US Supreme Court Strikes Down Chevron Deference

In a June 28, 2024 decision, the US Supreme Court issued Loper Bright Enterprises v. Raimondo, 603 US __ (2024), which stuck down the longstanding principle of “Chevron deference” to US government agency determinations.

The original 1984 Chevron decision, Chevron U. S. A. Inc. v. Natural Resources Defense Council, Inc., 468 U.S. 837 (1984), essentially said that when making determinations about the validity of regulations set forth by US government agencies to implement federal statutes, the courts should “defer” to the agency interpretation of those statutes on the assumption that the agency possesses sufficient expertise about the subject matter regulated by that agency.  Where federal legislation is ambiguous, the courts must defer to the regulatory agency’s interpretation as long as that interpretation is “reasonable” and “permissible” – even if the court might have itself interpreted the federal legislation in a different way than the agency.

The Supreme Court held that the Chevron doctrine conflicted with the Administrative Procedures Act (“APA”), in that the APA  – per the Loper decision – requires that courts make legal determinations on agency decisions and so precludes court deference to agency determinations.   The court did try to minimize the impact this will have by stating that agency interpretations may still be considered by the courts even if not held to be determinative, and arguing that prior decisions under Chevron remain good law under “Stare Decisis” principles.

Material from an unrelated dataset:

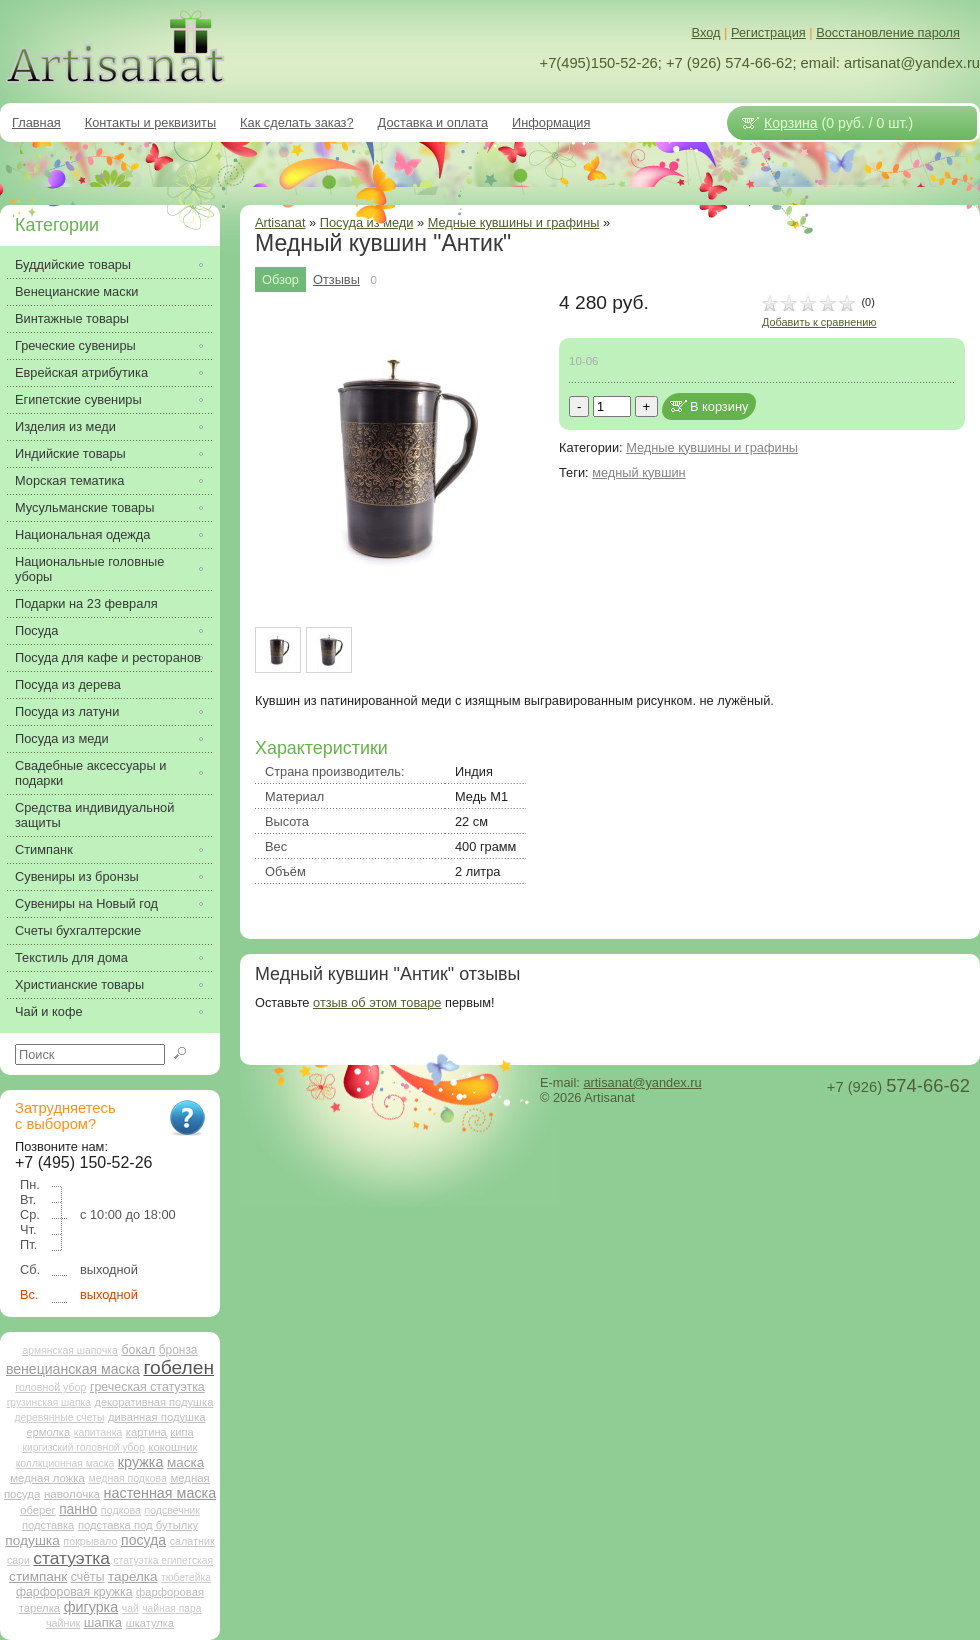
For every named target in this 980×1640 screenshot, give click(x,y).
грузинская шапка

The decision empowers those seeking to fight agency determinations – and as such may not be uniformly positive or negative form an immigration perspective.  Those in removal proceedings fighting negative Board of Immigration Appeals determinations may now have more of a pathway to challenge those determinations – though there is no guarantee that a court will be more lenient.  The same new latitude will be available to immigration restrictionists fighting  pro-immigrant policies in court.

The decision does promise to re-draw the legal landscape, though likely in a far less predictable way.